Intervention de Fernand Gontier

Réunion du mardi 9 juin 2020 à 18h30
Commission d'enquête relative à la lutte contre les fraudes aux prestations sociales

Fernand Gontier, directeur central de la police aux frontières (DCPAF) :

La police aux frontières a trois missions principales : le contrôle des documents de voyage et d'identité ; la lutte contre l'immigration irrégulière et les trafics de migrants, dont la fraude documentaire et le démantèlement des officines de fabrication de faux documents ; la mise en œuvre des mesures d'éloignement des étrangers en situation irrégulière.

Notre direction centrale travaille depuis longtemps sur la question de la fraude documentaire. Le 31 juillet 2019, elle a donné à la division de l'expertise en fraude documentaire et à l'identité (DEFDI) une place éminente dans sa nouvelle organisation. Cette division est organisée en strates de compétences : du sommet vers la base, 35 experts de la PAF, 315 analystes en fraude documentaire et à l'identité, et 764 analystes en fraude documentaire. Nous coopérons avec l'ensemble des centres d'expertise et des ressources titres (CERT) et avons deux antennes chargées des documents liés à l'échange des permis de conduire étrangers en permis français, l'une à Nantes, l'autre, depuis peu, à la préfecture de police (PP).

En matière de fraude documentaire, la police aux frontières intervient à deux niveaux. D'abord, celui de l'expertise administrative et judiciaire. Ayant pour mission principale d'examiner des documents administratifs français et étrangers, la DEFDI produit des rapports d'analyse qui caractérisent, ou non, la fraude documentaire. En 2019, plus de 48 000 documents ont été examinés pour des magistrats et des administrations. La PAF est également associée à l'élaboration de documents sécurisés français, mais également européens – l'Europe s'organise contre ce type de fraude.

Dans le domaine judiciaire, la PAF a pour mission de démanteler les structures criminelles, les organisations de trafiquants de migrants ou d'emploi d'étrangers sans titre, qui utilisent la fraude documentaire comme support de leur activité criminelle. Pour ce faire, nous disposons de l'office central pour la répression de l'immigration irrégulière et de l'emploi d'étrangers sans titre (OCRIEST), créé en 1996 et qui compte une centaine d'enquêteurs. Cet office bénéficie aussi d'un réseau territorial de plus de 600 enquêteurs spécialisés dans le démantèlement des filières d'immigration irrégulière et des réseaux de trafic de documents d'identité et de voyage.

Nous avons affaire à des réseaux très organisés.

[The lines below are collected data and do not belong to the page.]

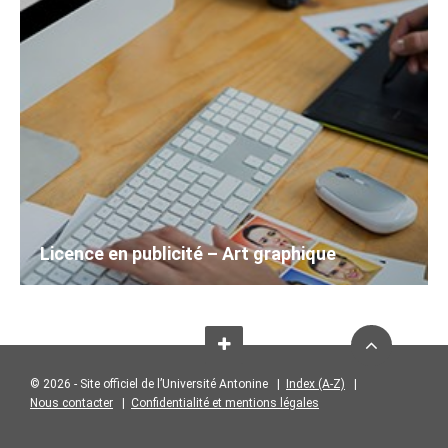
Licence en publicité – Art graphique
© 2026 - Site officiel de l’Université Antonine |
Index (A-Z)
|
Nous contacter
|
Confidentialité et mentions légales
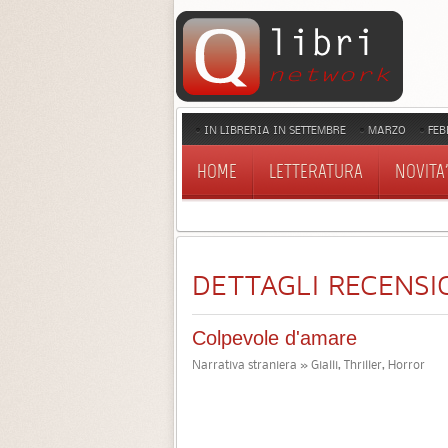
IN LIBRERIA IN SETTEMBRE
MARZO
FEB
HOME
LETTERATURA
NOVITA'
DETTAGLI RECENSI
Colpevole d'amare
Narrativa straniera » Gialli, Thriller, Horror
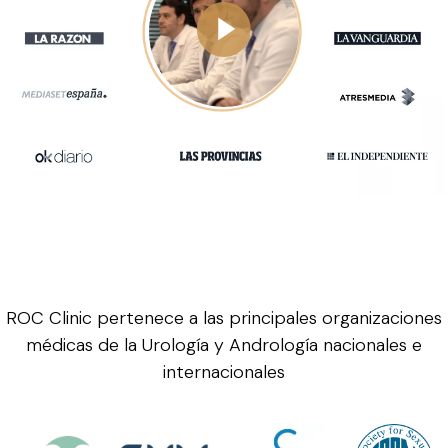
ROC Clinic pertenece a las principales organizaciones
médicas de la Urología y Andrología nacionales e
internacionales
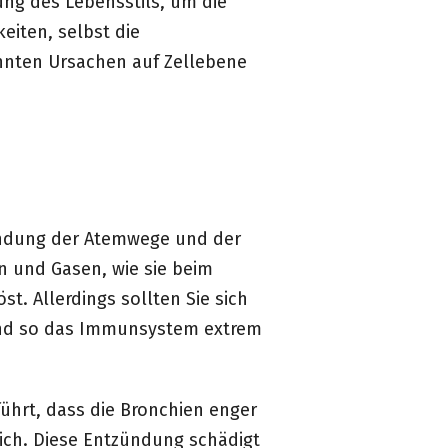
ung des Lebensstils, um die
eiten, selbst die
annten Ursachen auf Zellebene
ündung der Atemwege und der
ln und Gasen, wie sie beim
. Allerdings sollten Sie sich
und so das Immunsystem extrem
ührt, dass die Bronchien enger
ich. Diese Entzündung schädigt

En 2019, sur 328 filières d'immigration démantelées, 22 % étaient des officines de fabrication ou de distribution de faux documents, et, pour 40 % d'entre elles, la fraude documentaire était une activité annexe.

L'ampleur de cette fraude sur le territoire ne peut être révélée que par l'activité des services anti-fraude, cette activité étant proportionnelle aux moyens dont ils disposent.

Nous disposons d'outils statistiques, pour certains encore relativement imparfaits ou partiels. Le programme d'analyse des flux et indicateurs statistiques d'activité (PAFISA) fournit des statistiques et des analyses sur la fraude documentaire. En 2019, 8 881 porteurs de faux ont été interpellés par la PAF pour 16 194 faux documents. Nous connaissons, grâce au PAFISA, le type des documents et leur nationalité, la nationalité des porteurs et le type de fraude : contrefaçon, falsification, usage frauduleux, obtention indue.

Cet outil n'est pas totalement partagé par l'ensemble des services de police et de gendarmerie, il est donc difficile de trouver d'autres indicateurs, d'autres tableaux de bord de la détection de la fraude documentaire. L'outil de requête des univers statistiques (ORUS), outil d'activité judiciaire des services de police et de gendarmerie, peut nous fournir certains éléments, mais le niveau de la fraude est souvent dissimulé par des infractions plus importantes.

La police aux frontières a également une activité de formation : environ 10 000 personnes sont formées annuellement par nos services, qui partagent leurs informations sur les modes opératoires et présentent des faux documents types. En 2019, 891 personnels des organismes de protection sociale – caisse primaire d'assurance maladie (CPAM), URSSAF, caisse d'allocations familiales (CAF), Pôle emploi, caisse nationale d'assurance vieillesse (CNAV), mutualité sociale agricole (MSA) – ont été formés, ainsi que les personnels de certains ministères, dont celui des affaires étrangères.

Par définition, un faux document ne se détecte pas facilement ; des outils et du matériel ainsi qu'une formation sont nécessaires. Nous sommes la direction de référence pour la police nationale, en matière de doctrine, de formation et de documentation.